1981 ~ Max Delbrück (né Max Ludwig Henning Delbrück; b. Sept. 4, 1906), German biologist and recipient of the 1969 Nobel Prize in Physiology or Medicine for his work with bacteriophages.  He was born in Berlin, Germany.  He died at age 74 in Pasadena, California.

1974 ~ Earl Wilber Sutherland, Jr. (b. Nov. 19, 1915), American physiologist and pharmacologist.  He was the recipient of the 1971 Nobel Prize in Physiology or Medicine.  He died of complications from an esophageal hemorrhage at age 58.
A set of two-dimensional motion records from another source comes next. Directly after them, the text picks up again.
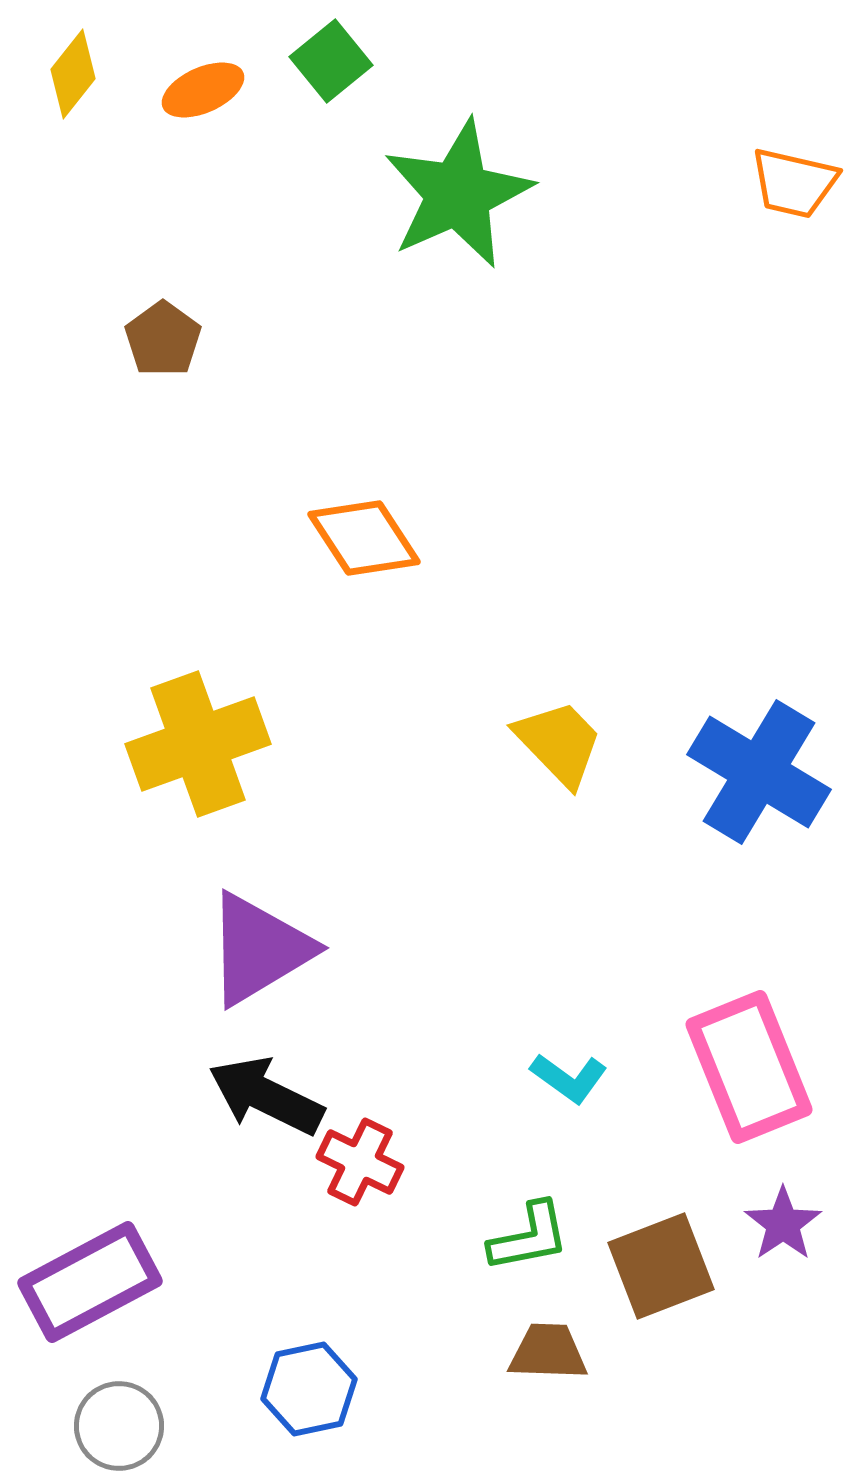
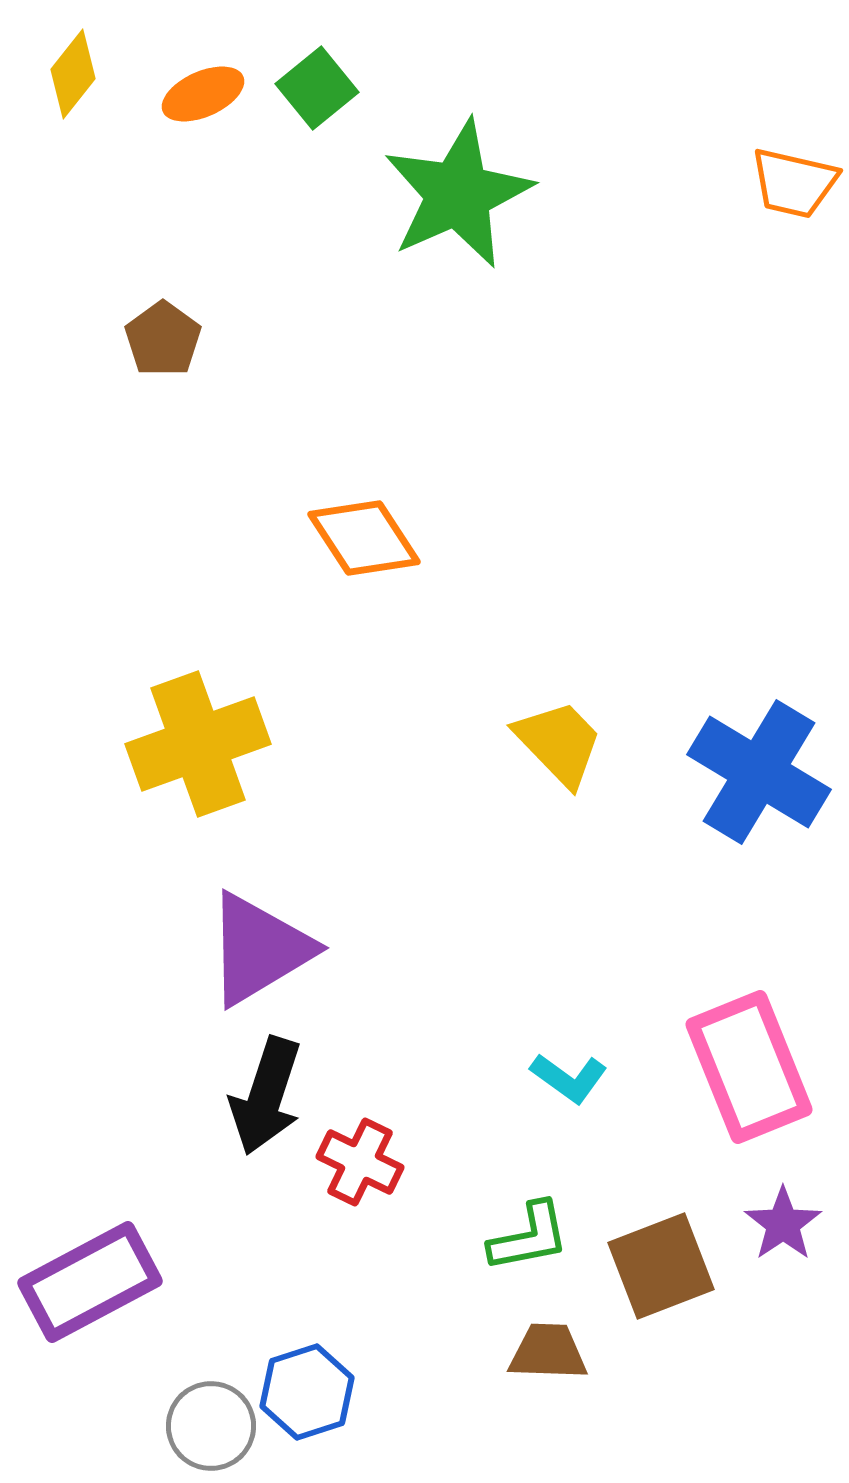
green square: moved 14 px left, 27 px down
orange ellipse: moved 4 px down
black arrow: rotated 98 degrees counterclockwise
blue hexagon: moved 2 px left, 3 px down; rotated 6 degrees counterclockwise
gray circle: moved 92 px right
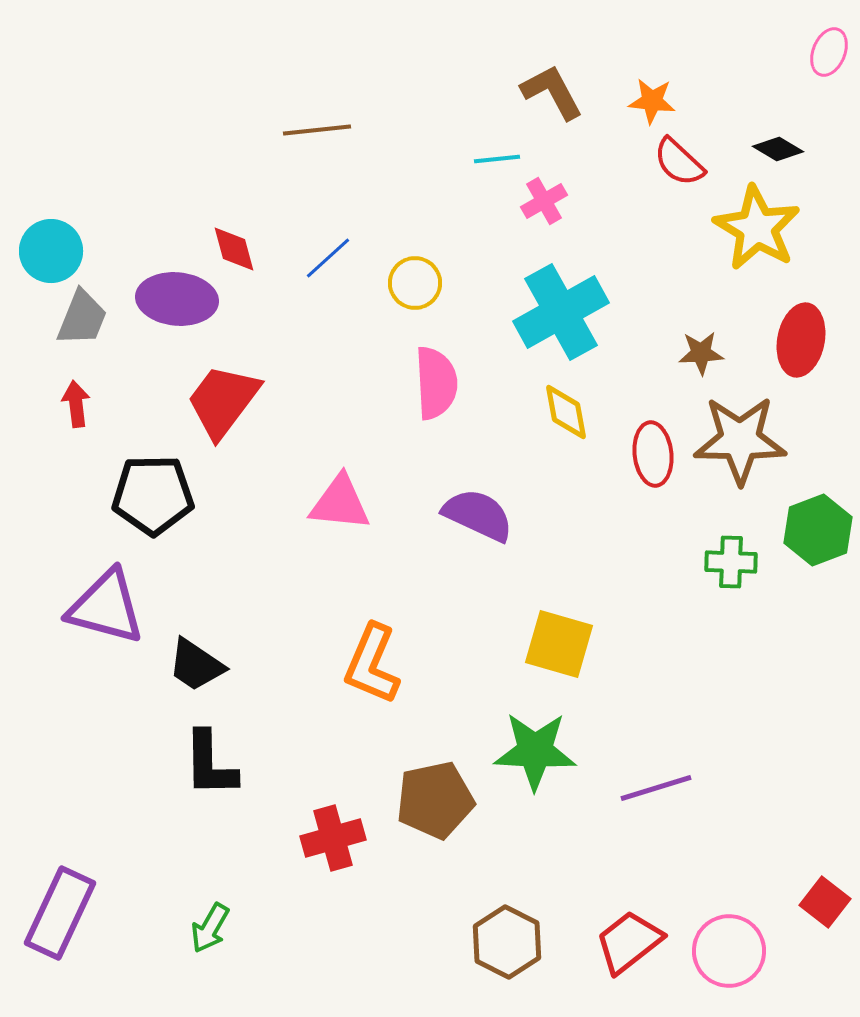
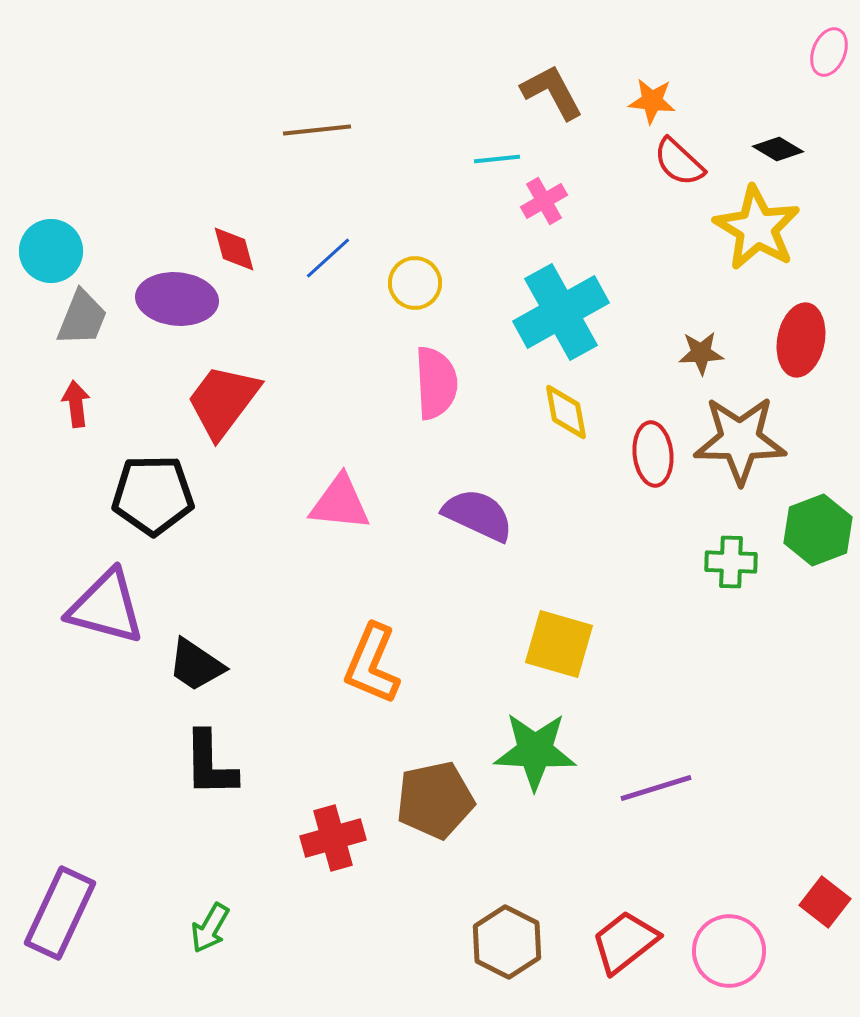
red trapezoid at (629, 942): moved 4 px left
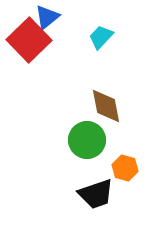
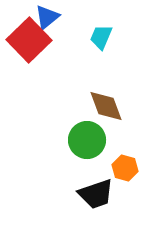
cyan trapezoid: rotated 20 degrees counterclockwise
brown diamond: rotated 9 degrees counterclockwise
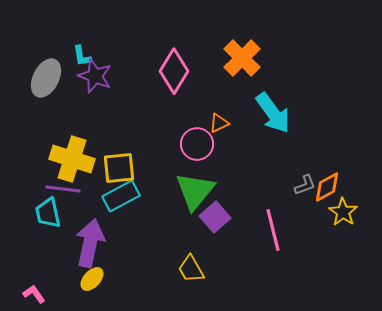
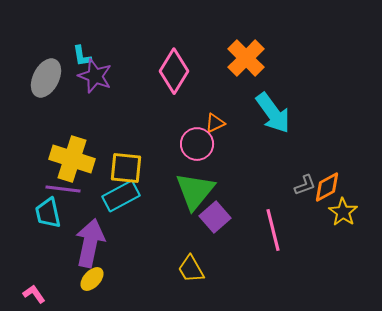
orange cross: moved 4 px right
orange triangle: moved 4 px left
yellow square: moved 7 px right; rotated 12 degrees clockwise
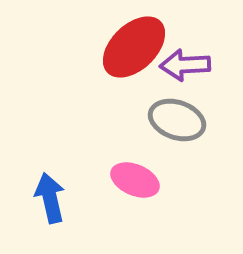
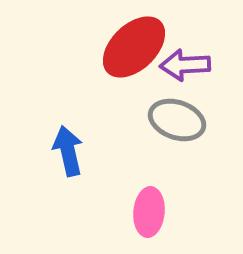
pink ellipse: moved 14 px right, 32 px down; rotated 72 degrees clockwise
blue arrow: moved 18 px right, 47 px up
1955 ~ Matthew Henson (né Matthew Alexander Henson; b. Aug. 8, 1866), African-American explorer who accompanied Robert Peary on his expedition to the North Pole.  He was born in Nanjemoy, Maryland.  He died at age 88 in the Bronx, New York.

1947 ~ Carrie Chapman Catt (née Carrie Clinton Lane; b. Jan. 9, 1859), American women’s suffrage leader and founder of the League of Women Voters.  She was born in Ripon, Wisconsin.  She died of a heart attack at age 88 in New Rochelle, New York.

1917 ~ Agnes Sime Baxter (b. Mar. 18, 1870), Canadian mathematician.  She earned her Ph.D. from Cornell University.  She was only the 4th woman in North America to receive a Ph.D. in mathematics.  She was born in Halifax, Nova Scotia, Canadia.  She died in Columbia, Missouri following a long illness 9 days before her 47thbirthday.

1888 ~ Wilhelm I, German Emperor (b. Mar. 22, 1797).  He was the first German Emperor.  He was also the King of Prussia.  He died 13 days before his 91st birthday.

1847 ~ Mary Anning (b. May 21, 1799), British paleontologist.  She was a fossil collector who is known for her important finds in Jurassic marine fossil beds along the English Channel in her home town of Lyme Regis, England.  She was born and died in Lyme Regis.  She died at age 47 of breast cancer.

1202 ~ Sverre of Norway (b. 1140s), King of Norway.  He ruled from 1184 until his death in March 1202.  He was married to Margaret of Sweden.  He was of the House of Sverre.  The date of his birth is not known.